**Task description:** Only the lines below between the ones containing "captivantes. Une attraction" and "Adapté à tous", inclusive, are to be reproduced, each exactly as it stands.

**Records for processing:**

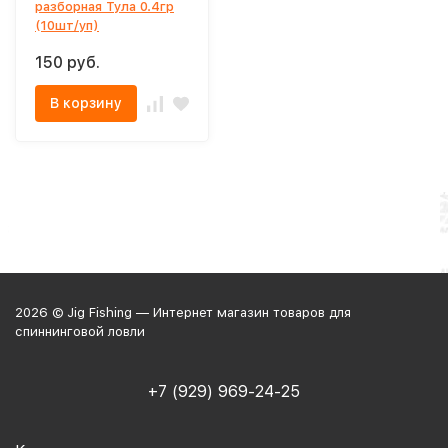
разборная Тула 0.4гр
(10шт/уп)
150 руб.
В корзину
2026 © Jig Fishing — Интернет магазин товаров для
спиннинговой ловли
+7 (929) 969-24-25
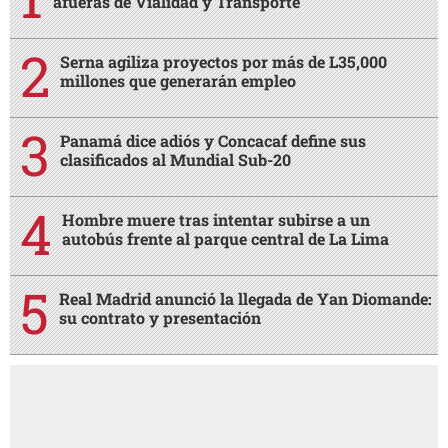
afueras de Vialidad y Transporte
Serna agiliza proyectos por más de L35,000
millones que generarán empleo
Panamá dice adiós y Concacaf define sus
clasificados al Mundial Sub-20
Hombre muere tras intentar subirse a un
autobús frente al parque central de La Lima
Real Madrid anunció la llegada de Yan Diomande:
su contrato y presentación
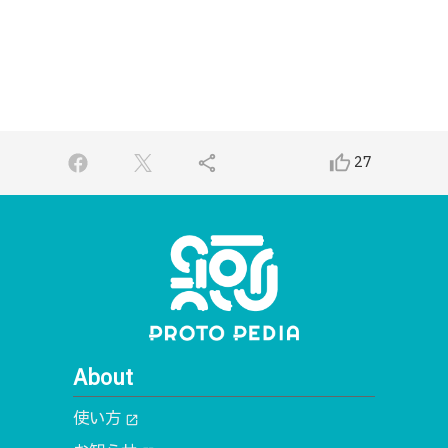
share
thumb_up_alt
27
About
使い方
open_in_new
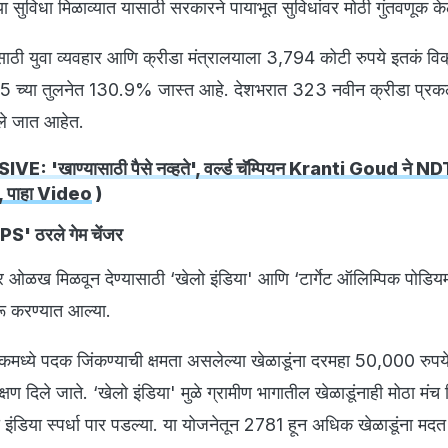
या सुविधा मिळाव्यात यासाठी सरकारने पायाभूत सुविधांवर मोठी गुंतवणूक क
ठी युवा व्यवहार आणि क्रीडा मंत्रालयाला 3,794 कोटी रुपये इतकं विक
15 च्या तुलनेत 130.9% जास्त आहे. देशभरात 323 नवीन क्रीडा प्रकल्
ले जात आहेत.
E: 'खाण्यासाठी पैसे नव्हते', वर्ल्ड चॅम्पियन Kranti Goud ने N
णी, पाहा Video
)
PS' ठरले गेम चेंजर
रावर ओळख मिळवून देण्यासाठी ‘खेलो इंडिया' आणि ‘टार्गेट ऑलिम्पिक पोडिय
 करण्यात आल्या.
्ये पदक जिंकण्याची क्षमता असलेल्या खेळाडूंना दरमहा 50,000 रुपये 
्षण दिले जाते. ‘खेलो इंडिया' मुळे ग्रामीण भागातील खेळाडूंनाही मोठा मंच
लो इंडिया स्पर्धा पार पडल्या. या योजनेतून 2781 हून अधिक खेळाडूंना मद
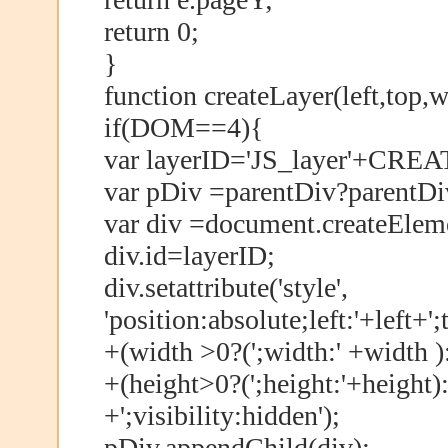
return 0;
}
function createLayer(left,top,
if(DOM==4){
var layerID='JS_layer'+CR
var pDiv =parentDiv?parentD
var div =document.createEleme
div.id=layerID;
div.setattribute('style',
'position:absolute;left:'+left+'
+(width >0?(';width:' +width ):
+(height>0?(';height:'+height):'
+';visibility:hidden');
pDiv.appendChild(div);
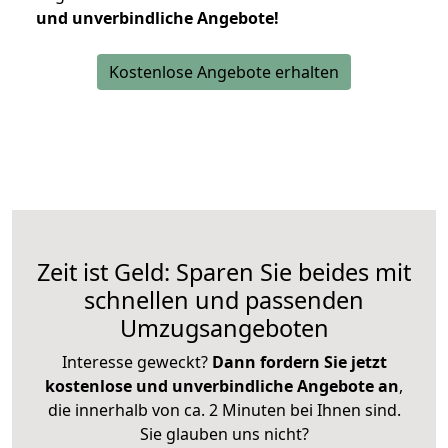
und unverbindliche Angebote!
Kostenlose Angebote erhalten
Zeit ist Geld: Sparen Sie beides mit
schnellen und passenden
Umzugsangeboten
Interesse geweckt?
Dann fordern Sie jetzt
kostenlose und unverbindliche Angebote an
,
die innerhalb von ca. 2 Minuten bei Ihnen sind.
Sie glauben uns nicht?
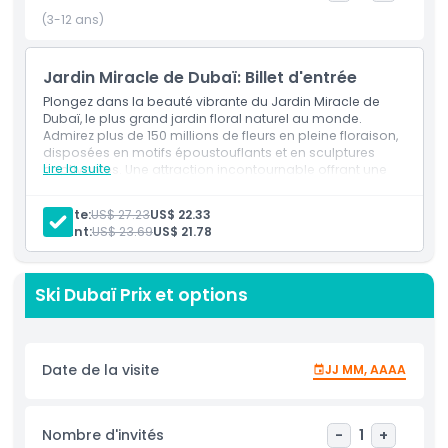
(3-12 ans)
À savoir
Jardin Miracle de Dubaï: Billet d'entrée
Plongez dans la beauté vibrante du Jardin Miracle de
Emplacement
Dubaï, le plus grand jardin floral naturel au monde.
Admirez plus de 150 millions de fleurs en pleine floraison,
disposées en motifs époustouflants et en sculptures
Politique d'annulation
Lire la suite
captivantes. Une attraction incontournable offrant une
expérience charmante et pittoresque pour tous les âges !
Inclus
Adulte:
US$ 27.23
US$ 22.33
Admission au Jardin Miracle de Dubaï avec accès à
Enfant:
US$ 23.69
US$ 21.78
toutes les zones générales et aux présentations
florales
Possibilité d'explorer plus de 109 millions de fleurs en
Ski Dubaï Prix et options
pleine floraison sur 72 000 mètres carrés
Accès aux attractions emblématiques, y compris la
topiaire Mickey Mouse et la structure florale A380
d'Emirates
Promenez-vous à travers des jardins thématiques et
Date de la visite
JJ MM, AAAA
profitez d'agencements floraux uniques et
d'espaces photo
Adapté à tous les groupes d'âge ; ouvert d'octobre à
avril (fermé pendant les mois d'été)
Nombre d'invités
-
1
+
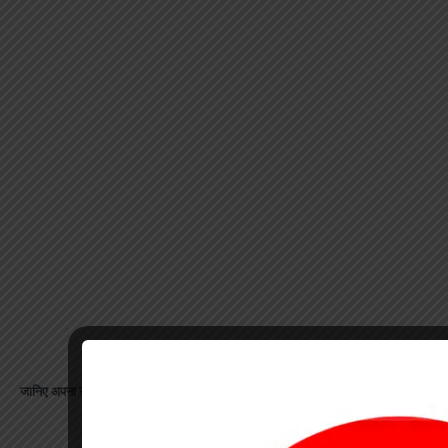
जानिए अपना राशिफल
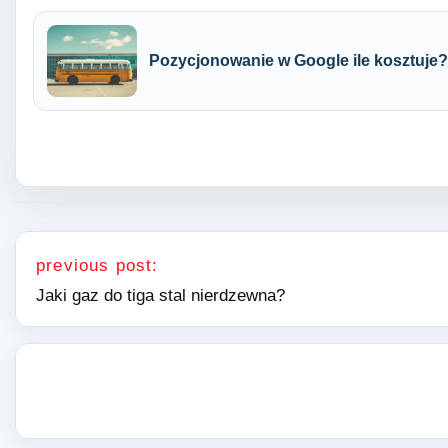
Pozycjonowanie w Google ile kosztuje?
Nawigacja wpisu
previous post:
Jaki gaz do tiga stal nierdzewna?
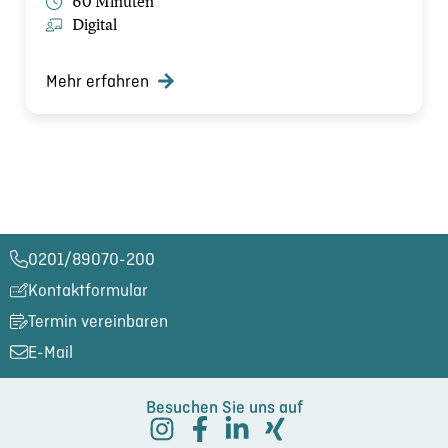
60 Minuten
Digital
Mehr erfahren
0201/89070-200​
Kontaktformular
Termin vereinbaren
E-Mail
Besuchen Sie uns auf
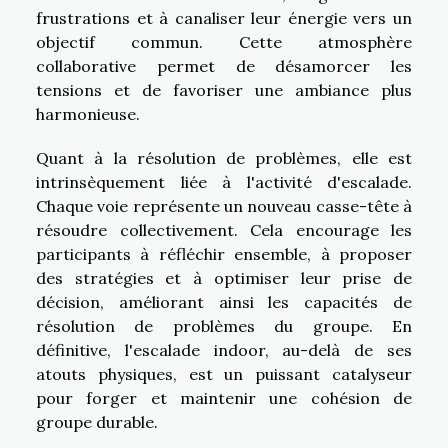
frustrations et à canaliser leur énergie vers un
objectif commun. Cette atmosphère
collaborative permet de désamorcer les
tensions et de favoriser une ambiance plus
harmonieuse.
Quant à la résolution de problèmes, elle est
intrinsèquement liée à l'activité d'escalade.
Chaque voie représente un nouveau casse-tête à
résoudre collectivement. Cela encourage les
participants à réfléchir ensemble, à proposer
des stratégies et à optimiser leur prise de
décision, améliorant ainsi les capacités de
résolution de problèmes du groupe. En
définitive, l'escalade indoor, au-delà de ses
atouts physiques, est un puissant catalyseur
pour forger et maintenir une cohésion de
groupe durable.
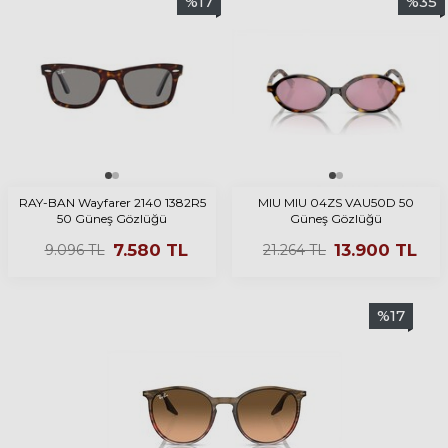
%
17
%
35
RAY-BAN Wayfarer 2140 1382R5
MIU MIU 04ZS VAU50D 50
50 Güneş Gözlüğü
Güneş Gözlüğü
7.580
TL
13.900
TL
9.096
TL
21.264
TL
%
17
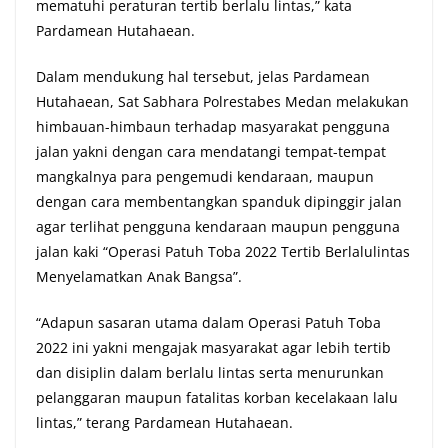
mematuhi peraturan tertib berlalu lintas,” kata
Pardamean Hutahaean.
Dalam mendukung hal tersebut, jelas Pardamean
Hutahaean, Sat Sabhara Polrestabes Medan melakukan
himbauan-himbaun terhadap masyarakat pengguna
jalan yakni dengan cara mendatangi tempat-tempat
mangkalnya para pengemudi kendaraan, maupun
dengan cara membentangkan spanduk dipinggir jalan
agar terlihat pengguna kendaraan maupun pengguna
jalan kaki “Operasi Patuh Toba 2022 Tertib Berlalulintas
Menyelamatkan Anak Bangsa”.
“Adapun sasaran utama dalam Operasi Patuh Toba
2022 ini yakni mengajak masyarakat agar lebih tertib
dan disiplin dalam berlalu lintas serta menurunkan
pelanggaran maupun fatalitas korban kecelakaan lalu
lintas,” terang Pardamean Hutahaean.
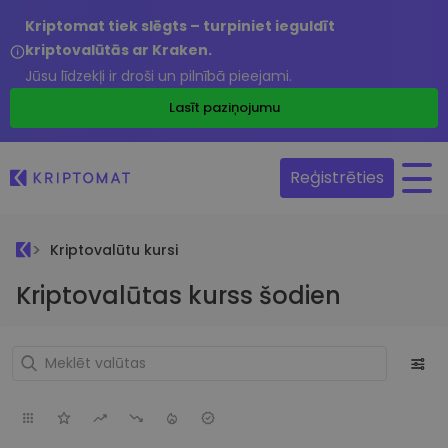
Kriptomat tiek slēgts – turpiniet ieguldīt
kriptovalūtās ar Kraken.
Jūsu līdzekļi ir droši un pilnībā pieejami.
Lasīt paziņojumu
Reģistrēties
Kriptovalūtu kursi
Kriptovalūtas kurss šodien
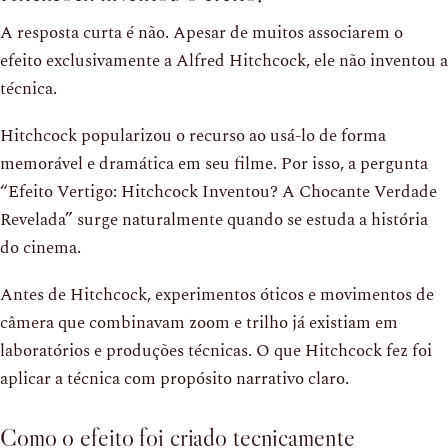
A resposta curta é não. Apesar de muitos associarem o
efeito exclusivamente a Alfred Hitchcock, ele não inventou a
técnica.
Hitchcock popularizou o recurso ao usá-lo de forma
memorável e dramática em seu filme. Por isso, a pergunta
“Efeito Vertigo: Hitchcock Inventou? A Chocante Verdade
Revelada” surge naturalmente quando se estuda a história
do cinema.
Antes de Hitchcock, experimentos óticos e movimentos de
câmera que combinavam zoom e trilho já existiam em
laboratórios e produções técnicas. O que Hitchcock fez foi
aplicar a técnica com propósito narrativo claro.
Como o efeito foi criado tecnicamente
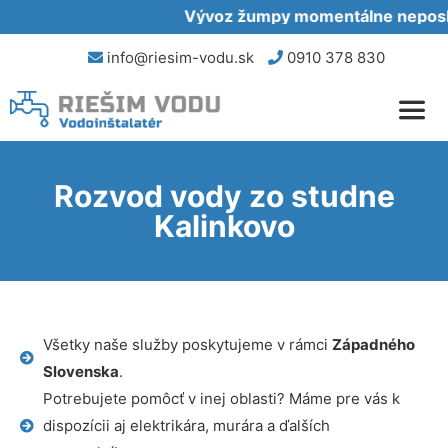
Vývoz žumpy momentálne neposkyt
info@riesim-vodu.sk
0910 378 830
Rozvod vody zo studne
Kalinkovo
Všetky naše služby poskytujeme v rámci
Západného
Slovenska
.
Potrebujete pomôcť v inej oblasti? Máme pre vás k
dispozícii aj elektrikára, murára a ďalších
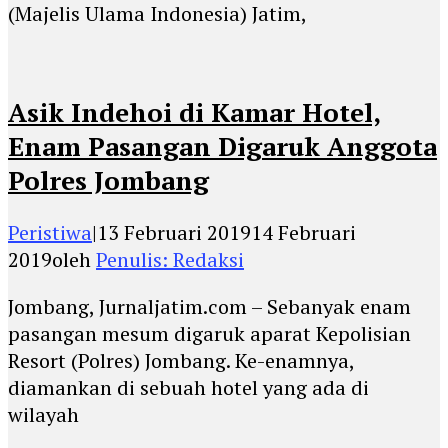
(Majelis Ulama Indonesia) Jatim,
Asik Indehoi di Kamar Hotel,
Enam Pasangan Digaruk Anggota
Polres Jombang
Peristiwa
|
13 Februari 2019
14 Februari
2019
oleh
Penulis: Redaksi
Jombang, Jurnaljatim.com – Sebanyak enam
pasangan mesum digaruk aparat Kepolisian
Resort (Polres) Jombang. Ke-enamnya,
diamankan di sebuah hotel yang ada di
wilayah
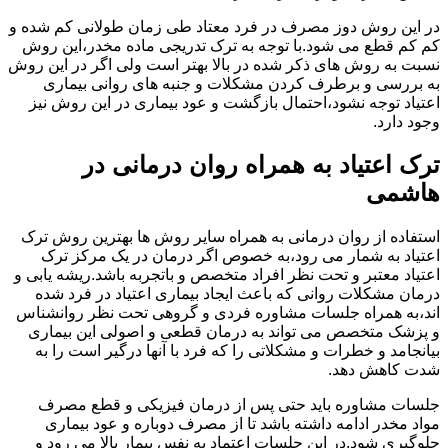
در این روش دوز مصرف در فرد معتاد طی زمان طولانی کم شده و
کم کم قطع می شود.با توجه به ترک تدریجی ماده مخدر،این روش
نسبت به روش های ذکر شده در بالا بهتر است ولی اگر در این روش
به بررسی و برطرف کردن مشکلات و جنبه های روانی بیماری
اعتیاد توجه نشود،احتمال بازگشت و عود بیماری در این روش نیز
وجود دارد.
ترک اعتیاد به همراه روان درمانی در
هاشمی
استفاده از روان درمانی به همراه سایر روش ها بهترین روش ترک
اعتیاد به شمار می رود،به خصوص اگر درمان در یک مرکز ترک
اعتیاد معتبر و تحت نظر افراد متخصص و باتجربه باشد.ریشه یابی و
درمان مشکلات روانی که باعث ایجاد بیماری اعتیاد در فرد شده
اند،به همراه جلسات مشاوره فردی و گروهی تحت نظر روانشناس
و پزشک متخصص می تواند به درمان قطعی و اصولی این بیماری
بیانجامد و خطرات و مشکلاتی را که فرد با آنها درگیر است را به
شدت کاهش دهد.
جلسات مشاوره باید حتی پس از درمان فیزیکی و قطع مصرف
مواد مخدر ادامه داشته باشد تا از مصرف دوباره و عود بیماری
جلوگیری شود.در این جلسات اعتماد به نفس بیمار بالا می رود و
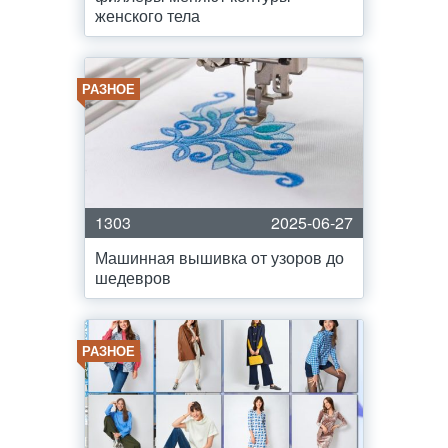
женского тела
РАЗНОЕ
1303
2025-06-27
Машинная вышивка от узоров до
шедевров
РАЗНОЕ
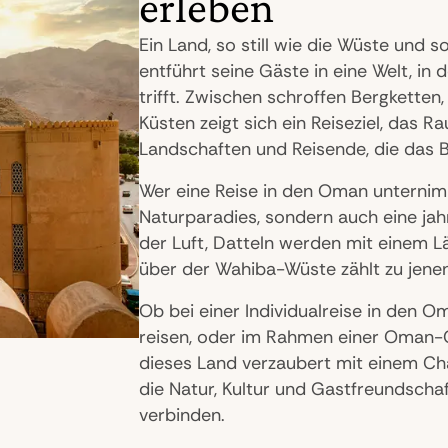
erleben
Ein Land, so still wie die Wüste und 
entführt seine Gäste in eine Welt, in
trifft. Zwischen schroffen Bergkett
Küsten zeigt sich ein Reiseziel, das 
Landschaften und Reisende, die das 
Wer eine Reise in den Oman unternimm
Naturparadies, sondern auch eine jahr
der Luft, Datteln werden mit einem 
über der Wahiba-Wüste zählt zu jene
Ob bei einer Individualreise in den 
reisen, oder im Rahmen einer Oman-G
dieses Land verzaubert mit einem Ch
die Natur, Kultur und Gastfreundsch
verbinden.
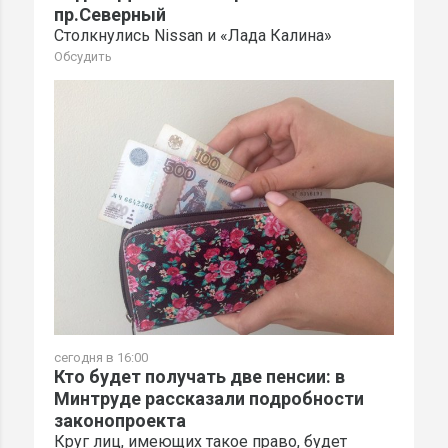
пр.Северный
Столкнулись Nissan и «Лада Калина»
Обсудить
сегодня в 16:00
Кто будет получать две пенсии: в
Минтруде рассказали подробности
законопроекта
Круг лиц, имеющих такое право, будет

**Task answer:**
captivantes. Une attraction incontournable offrant une
expérience charmante et pittoresque pour tous les âges !
Inclus
Adulte:
US$ 27.23
US$ 22.33
Admission au Jardin Miracle de Dubaï avec accès à
Enfant:
US$ 23.69
US$ 21.78
toutes les zones générales et aux présentations
florales
Possibilité d'explorer plus de 109 millions de fleurs en
Ski Dubaï Prix et options
pleine floraison sur 72 000 mètres carrés
Accès aux attractions emblématiques, y compris la
topiaire Mickey Mouse et la structure florale A380
d'Emirates
Promenez-vous à travers des jardins thématiques et
Date de la visite
JJ MM, AAAA
profitez d'agencements floraux uniques et
d'espaces photo
Adapté à tous les groupes d'âge ; ouvert d'octobre à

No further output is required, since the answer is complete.